4.0 AFTER THE CALF IS BORN

For the First Couple of Days:

· remove the placenta so that the cow can not eat it,

· allow the cow to lick the calf dry,

· dip the navel in some Iodine (20%) disinfectant (neat vodka or other strong alcoholic drink will do if there is nothing else),

· assist the calf to suckle the cow if it is having difficulty. You may need to hold the calf up to the cow and guide its head to her udder and in the case of weak calves,

guide the teat into the mouth of the calf. This first meal is very important for the health of the calf and should be taken within five hours of birth.

Figure 4. The calf’s first feed of colostrum is essential within five hours of birth

For the first couple of days the calf can stickle the cow as and when it wants. During this time

the colostrum (which is the first milk) is not suitable for human consumption and should not

be sold. But it is very important that within the first 24 hours after being born, that the

calf gets at least three or four feeds of this milk. At the end of the second day however, some provision must be made for removing the calf from the cow and taking care of it, in addition to

getting the milk from the cow for home drinking or for sale. Taking care of the calf so you can

get the milk is a critical part of raising dairy cows.

Managing the young calf

More management and labour is required to care for the calves of cows which are kept to

produce milk for sale or home consumption. For a start, the cow and calf must be separated

within a few days of birth. This is called weaning.

4.1 Weaning

An important activity of dairying. It is not needed when cattle are raised only for meat. Beef calves are allowed to stay with the mother and suckle for as long as they want. But dairy calves are separated from the cow soon after being born. This practice allows most of the milk to be collected and sold, rather than being consumed by the calf.

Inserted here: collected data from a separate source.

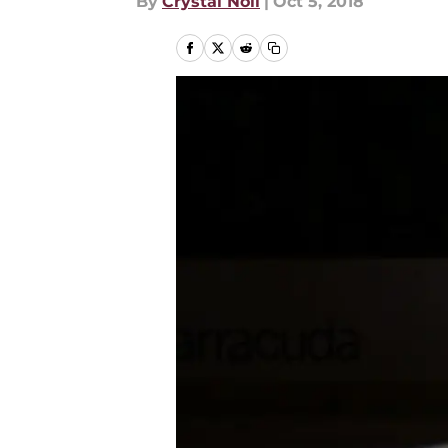
By
Crystal Noll
|
Oct 5, 2018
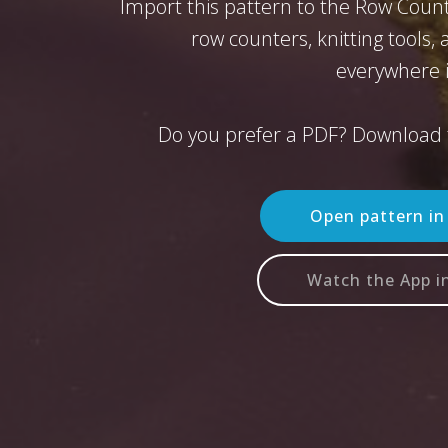
Import this pattern to the Row Count
row counters, knitting tools,
everywhere i
Do you prefer a PDF? Download 
Open pattern i
Watch the App i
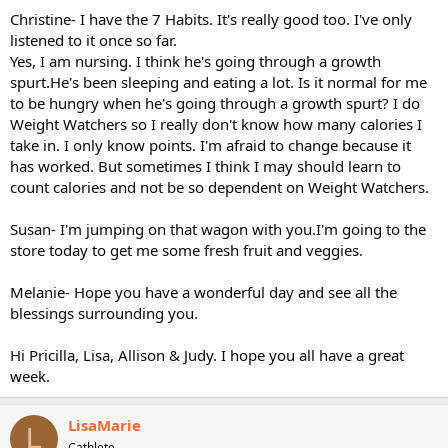
Christine- I have the 7 Habits. It's really good too. I've only
listened to it once so far.
Yes, I am nursing. I think he's going through a growth
spurt.He's been sleeping and eating a lot. Is it normal for me
to be hungry when he's going through a growth spurt? I do
Weight Watchers so I really don't know how many calories I
take in. I only know points. I'm afraid to change because it
has worked. But sometimes I think I may should learn to
count calories and not be so dependent on Weight Watchers.
Susan- I'm jumping on that wagon with you.I'm going to the
store today to get me some fresh fruit and veggies.
Melanie- Hope you have a wonderful day and see all the
blessings surrounding you.
Hi Pricilla, Lisa, Allison & Judy. I hope you all have a great
week.
LisaMarie
L
Cathlete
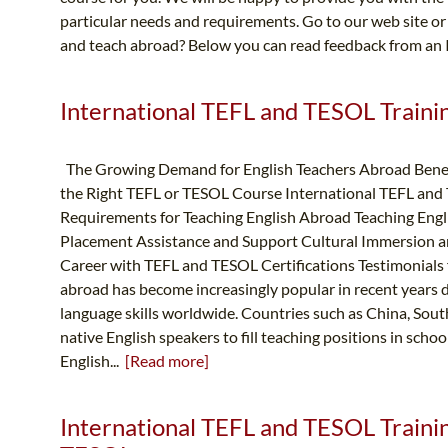
particular needs and requirements. Go to our web site or 
and teach abroad? Below you can read feedback from an 
International TEFL and TESOL Trainin
The Growing Demand for English Teachers Abroad Benef
the Right TEFL or TESOL Course International TEFL and
Requirements for Teaching English Abroad Teaching Engl
Placement Assistance and Support Cultural Immersion 
Career with TEFL and TESOL Certifications Testimonials
abroad has become increasingly popular in recent years 
language skills worldwide. Countries such as China, South
native English speakers to fill teaching positions in schoo
English...
[Read more]
International TEFL and TESOL Trainin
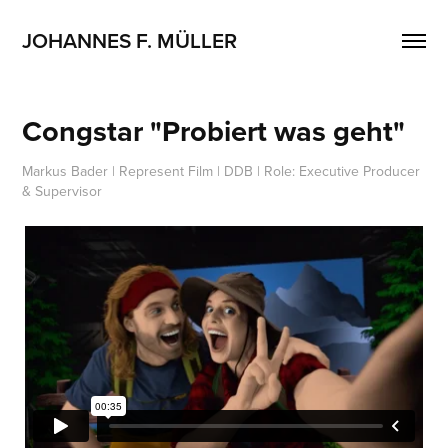
JOHANNES F. MÜLLER
Congstar "Probiert was geht"
Markus Bader | Represent Film | DDB | Role: Executive Producer
& Supervisor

Also, if the calf is freely fed as much milk as it wants for a long time, it will not have a strong early appetite for dry feed, and its stomach development will be slow and it will not grow well when it has to rely on grazing. So weaning must also involve the feeding of dry feed or roughage to the calf.

Weaning can be done in several ways, but regardless of the weaning system practised, the young calf should be kept warm and dry in a clean, draft-free place.

Below are two weaning systems which may be practised by smallholders

(a) Complete weaning

This is the removal of the calf to a place where the calf and cow can not see or hear each other. Without good fences and yards to keep the mother and calf separate, it is difficult to do successfully. The advantage of complete weaning is that all of the milk produced by the cow is available for sale, and the cow and the calf soon forget about each other.

BUT,

· complete weaning can be done only by using milk replacers, [special milk powder or cows milk fed from a bucket or teat.

· using powdered milk often causes calf diarrhoea.

· replacers must be imported and paid for, and they must be cheaper than milk otherwise you might as well feed the calf with mother's milk,

· calf feeding using a bucket or bottle to feed milk or milk replacers requires careful attention to good cleanliness and hygiene. If the equipment is dirty the calf may get sick. It is difficult to do successfully if your hired labour is responsible for calf feeding and they are not interested or do not understand the need for hygiene and correct feeding temperatures.

Therefore complete weaning is recommended only for well developed farms. To give the best results, it is better to adopt the practice of partial weaning.

(b) Partial Weaning

The cow and calf can run together all day in the paddock, or the calf is put into a pen near the cow where it stays all day, but it must not be able to suckle the cow through the bars of the pen. In both cases the calf can only suckle when it is allowed to and must be given feed and water. The number of times it is permitted to suckle depends on whether the cow is milked once or twice each day.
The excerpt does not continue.